About Mole National Park: The Mole National Park has distinguished itself among national parks in Ghana as the largest and best protected with an area of approximately 4,840km square. It is also the first national park in Ghana and managed by the Wildlife Department which under Ghana Lands Commission. The park with its rich flora and fauna represents fairly undisturbed guinea savannah ecosystems predominantly woodland.
Features: The park lies within the Volta River catchment area with many rivers traversing the woodland savanna into the White Volta and some originating from there. There you easily find Buffalo, elephant Bohor Reedbuck and Red-flanked Duiker, Roan Antelop, Waterbuck and the Western Hartebeest plus many more; over 95 species of mammals, 400 varieties of birds, good number of amphibians, reptiles and others. It is a home to the endangered animal species like Yellow-backed Duiker and the Black and White Colobus monkey. Key among large carnivores in the riverine forest reserve are the leopard, lion and the hyena. So far there are five species recorded in Mole which have not been found in any reserve in Ghana. These are Croton pseudopulchellus, Indigofera conferta, Indigoera trichopoda, Jatropha neriifolia and Pleiotaxis newtonii.
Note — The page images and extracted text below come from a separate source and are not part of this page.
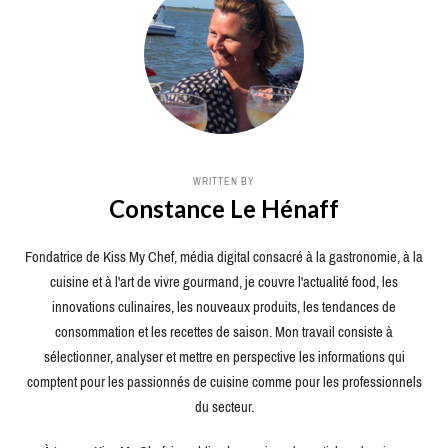
WRITTEN BY
Constance Le Hénaff
Fondatrice de Kiss My Chef, média digital consacré à la gastronomie, à la
cuisine et à l'art de vivre gourmand, je couvre l'actualité food, les
innovations culinaires, les nouveaux produits, les tendances de
consommation et les recettes de saison. Mon travail consiste à
sélectionner, analyser et mettre en perspective les informations qui
comptent pour les passionnés de cuisine comme pour les professionnels
du secteur.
Importance of Mole National Park: National park also has a history linked to the infamous Trans Atlantic Slave Trade. The reserve has been part of the slave caravan route that ran from Salaga Slave Market through Wa in the Upper West Region to Mali. The main office of the Mole National Park is located at a place where the two notorious slave raiders, Babatu and Samore thrashed down a whole village. There is also a cave located at Konkori escarpment that was used as a hideout for indigenes escaping from slave raiders. There several unique attractions such as the wetland area of Kwomwoghlugu and Asibey pools, a bird-wather’s haven, waterfalls at Konkori escarpment and archaeological remains of ancient villages destroyed the slave raiders. The park is so important to scientific interest who regard the buffalo population at the park as significant to research.